Start of Data listing

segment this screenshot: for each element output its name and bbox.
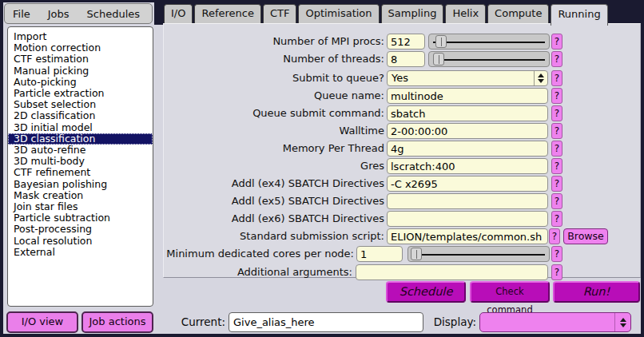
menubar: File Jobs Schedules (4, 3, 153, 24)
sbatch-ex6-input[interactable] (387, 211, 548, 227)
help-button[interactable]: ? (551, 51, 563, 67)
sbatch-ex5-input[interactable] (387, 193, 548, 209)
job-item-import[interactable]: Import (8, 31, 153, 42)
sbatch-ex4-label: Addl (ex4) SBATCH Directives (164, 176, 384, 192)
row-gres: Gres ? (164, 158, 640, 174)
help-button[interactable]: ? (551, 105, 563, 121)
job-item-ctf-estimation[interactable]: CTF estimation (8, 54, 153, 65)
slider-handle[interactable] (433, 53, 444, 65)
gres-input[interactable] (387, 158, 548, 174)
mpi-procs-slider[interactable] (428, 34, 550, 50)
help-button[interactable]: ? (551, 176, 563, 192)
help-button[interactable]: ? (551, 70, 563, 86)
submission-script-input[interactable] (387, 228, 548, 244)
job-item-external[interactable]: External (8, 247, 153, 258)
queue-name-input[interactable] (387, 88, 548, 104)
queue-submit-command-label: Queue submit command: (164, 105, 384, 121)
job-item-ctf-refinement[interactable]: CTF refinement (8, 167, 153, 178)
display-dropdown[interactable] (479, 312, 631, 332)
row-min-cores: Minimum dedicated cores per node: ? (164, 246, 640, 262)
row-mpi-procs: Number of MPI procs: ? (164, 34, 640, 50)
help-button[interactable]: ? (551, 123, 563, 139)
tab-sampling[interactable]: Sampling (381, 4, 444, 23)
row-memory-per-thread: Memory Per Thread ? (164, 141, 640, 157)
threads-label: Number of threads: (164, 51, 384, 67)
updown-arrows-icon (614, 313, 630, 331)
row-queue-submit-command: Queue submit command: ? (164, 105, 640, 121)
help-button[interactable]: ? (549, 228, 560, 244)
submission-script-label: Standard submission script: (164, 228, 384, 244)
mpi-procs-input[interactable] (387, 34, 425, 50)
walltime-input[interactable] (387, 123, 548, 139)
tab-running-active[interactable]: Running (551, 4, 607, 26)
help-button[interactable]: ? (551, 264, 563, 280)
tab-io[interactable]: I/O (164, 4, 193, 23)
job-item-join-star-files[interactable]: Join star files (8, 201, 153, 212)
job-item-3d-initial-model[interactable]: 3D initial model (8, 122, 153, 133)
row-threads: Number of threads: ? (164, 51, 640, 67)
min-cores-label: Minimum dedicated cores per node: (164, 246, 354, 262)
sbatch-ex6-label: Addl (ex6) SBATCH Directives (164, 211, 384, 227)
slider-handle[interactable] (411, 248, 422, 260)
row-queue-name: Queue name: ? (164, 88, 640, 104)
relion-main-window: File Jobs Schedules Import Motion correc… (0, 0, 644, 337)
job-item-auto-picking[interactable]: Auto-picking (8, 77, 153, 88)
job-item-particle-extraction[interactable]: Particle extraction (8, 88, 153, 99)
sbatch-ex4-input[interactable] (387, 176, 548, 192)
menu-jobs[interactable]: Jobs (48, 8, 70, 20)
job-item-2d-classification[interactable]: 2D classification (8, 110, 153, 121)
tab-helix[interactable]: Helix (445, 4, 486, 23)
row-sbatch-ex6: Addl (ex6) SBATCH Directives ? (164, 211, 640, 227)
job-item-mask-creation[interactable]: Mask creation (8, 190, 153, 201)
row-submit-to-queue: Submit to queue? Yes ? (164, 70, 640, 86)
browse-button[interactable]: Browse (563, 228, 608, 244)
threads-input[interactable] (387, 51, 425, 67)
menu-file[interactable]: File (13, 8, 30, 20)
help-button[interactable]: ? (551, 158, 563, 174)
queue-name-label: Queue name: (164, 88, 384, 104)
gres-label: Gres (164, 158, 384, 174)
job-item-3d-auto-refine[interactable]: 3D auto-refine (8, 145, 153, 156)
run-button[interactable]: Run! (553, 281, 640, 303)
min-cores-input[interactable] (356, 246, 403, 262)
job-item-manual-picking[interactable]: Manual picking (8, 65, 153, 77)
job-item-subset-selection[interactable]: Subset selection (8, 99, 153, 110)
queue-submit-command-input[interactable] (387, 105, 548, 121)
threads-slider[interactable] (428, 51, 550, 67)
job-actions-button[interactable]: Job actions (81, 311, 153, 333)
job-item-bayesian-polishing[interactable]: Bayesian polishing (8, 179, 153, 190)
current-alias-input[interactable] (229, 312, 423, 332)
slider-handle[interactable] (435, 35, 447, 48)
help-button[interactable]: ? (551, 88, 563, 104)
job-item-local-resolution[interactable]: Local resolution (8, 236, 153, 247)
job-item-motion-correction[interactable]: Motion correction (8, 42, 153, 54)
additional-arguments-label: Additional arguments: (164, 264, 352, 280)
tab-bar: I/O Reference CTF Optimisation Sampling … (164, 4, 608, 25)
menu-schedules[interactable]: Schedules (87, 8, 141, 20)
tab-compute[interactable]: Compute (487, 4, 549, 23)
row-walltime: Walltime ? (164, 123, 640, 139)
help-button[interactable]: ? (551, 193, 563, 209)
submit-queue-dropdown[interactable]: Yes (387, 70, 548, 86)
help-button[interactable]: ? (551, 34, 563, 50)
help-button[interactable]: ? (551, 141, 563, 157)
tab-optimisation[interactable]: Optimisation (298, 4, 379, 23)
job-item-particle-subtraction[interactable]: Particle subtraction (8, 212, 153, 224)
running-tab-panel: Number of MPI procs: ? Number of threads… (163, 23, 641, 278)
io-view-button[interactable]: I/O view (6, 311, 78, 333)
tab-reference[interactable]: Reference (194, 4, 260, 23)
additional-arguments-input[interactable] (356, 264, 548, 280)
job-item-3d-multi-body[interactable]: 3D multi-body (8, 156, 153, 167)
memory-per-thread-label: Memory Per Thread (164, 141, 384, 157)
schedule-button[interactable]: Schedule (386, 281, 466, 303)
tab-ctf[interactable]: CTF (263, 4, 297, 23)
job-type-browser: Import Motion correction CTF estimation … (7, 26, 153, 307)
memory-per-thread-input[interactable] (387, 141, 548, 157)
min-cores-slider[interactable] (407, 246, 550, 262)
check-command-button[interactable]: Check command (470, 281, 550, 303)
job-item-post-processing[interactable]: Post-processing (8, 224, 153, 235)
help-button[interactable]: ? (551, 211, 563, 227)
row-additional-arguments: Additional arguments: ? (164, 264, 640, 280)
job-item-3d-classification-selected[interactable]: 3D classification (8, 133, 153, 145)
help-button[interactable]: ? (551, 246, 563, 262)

End of Data listing
Start of Data listing

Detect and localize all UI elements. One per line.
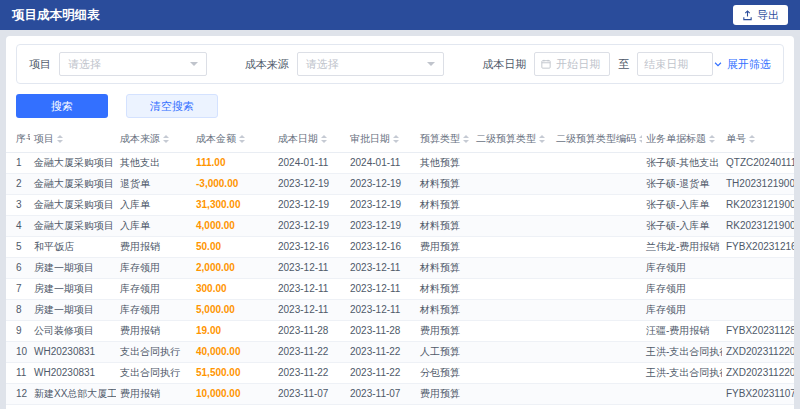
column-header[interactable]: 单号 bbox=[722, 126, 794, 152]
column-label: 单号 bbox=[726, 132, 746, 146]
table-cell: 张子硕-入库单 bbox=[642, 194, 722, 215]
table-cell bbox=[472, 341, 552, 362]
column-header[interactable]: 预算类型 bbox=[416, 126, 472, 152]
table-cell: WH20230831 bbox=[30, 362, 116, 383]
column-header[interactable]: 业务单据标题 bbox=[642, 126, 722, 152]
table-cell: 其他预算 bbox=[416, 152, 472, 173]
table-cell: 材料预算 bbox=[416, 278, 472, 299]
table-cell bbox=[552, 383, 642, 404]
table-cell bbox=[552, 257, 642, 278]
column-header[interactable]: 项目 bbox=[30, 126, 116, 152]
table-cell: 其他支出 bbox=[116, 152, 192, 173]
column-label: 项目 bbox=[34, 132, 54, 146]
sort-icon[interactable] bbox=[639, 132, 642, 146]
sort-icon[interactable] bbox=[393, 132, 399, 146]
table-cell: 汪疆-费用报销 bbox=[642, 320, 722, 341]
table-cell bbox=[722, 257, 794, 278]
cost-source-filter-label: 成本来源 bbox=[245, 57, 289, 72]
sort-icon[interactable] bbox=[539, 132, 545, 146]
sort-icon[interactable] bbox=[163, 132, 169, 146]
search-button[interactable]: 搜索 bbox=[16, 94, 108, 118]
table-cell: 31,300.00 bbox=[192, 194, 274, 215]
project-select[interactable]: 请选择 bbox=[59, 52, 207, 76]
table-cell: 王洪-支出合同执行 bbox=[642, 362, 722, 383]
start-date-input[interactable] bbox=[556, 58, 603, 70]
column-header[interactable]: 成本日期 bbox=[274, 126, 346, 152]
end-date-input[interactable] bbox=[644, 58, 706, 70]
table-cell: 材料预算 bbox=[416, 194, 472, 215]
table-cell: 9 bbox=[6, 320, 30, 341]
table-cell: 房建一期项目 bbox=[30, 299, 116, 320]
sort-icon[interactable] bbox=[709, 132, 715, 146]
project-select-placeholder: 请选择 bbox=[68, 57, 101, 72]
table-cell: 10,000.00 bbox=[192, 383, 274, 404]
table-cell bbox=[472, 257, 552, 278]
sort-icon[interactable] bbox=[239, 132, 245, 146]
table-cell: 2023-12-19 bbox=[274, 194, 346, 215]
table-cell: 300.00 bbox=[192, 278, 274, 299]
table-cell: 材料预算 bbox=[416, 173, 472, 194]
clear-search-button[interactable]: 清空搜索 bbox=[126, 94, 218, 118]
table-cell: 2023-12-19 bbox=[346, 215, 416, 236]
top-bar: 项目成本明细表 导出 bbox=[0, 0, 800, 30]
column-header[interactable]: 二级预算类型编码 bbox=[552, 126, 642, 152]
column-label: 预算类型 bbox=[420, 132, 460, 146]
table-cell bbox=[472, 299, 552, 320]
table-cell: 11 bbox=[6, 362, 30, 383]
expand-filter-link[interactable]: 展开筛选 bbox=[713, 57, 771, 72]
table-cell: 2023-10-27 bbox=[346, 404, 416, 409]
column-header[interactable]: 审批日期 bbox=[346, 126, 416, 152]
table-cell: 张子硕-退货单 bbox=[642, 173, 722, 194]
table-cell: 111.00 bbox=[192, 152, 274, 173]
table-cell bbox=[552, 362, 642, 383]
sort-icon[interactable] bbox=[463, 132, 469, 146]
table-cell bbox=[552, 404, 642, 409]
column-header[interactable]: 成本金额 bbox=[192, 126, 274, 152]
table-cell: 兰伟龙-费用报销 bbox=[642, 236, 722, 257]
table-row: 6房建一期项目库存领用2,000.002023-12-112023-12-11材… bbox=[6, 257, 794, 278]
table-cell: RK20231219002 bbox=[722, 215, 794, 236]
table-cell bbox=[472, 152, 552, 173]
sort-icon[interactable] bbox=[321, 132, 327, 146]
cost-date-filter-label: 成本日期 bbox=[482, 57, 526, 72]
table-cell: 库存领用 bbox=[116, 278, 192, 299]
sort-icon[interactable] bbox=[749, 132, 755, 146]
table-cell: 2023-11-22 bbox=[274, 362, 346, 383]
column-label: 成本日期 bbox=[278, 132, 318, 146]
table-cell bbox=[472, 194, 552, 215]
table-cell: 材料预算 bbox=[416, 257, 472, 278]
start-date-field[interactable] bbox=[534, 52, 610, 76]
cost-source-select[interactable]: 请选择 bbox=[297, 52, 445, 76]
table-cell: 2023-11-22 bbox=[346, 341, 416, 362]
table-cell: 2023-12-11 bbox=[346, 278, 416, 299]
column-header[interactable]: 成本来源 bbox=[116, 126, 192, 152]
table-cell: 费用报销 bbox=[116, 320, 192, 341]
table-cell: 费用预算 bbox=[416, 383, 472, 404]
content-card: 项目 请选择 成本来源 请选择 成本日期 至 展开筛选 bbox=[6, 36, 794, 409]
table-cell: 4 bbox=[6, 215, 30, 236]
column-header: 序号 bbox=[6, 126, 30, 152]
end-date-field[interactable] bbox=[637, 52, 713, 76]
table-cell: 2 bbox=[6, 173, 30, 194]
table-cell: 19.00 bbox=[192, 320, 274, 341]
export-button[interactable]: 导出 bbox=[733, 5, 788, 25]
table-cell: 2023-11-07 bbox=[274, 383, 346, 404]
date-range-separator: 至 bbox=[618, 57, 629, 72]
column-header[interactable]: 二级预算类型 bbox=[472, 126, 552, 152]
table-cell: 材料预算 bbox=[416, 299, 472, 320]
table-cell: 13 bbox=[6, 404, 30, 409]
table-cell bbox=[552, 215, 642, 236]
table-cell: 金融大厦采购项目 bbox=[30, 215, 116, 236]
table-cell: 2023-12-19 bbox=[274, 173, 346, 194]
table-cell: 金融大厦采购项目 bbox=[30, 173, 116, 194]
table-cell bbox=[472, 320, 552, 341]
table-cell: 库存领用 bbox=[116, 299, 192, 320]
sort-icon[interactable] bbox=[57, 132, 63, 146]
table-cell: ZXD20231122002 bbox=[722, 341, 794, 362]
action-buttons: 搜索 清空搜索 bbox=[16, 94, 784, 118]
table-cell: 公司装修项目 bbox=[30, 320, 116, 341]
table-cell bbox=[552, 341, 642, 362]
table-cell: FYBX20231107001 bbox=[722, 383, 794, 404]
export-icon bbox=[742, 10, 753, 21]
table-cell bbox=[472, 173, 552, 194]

End of Data listing

● **Task statement**: Among the lines above, return those that contain the string "Sampling".

● **Answer space**:
tab-sampling[interactable]: Sampling (381, 4, 444, 23)
tab-bar: I/O Reference CTF Optimisation Sampling … (164, 4, 608, 25)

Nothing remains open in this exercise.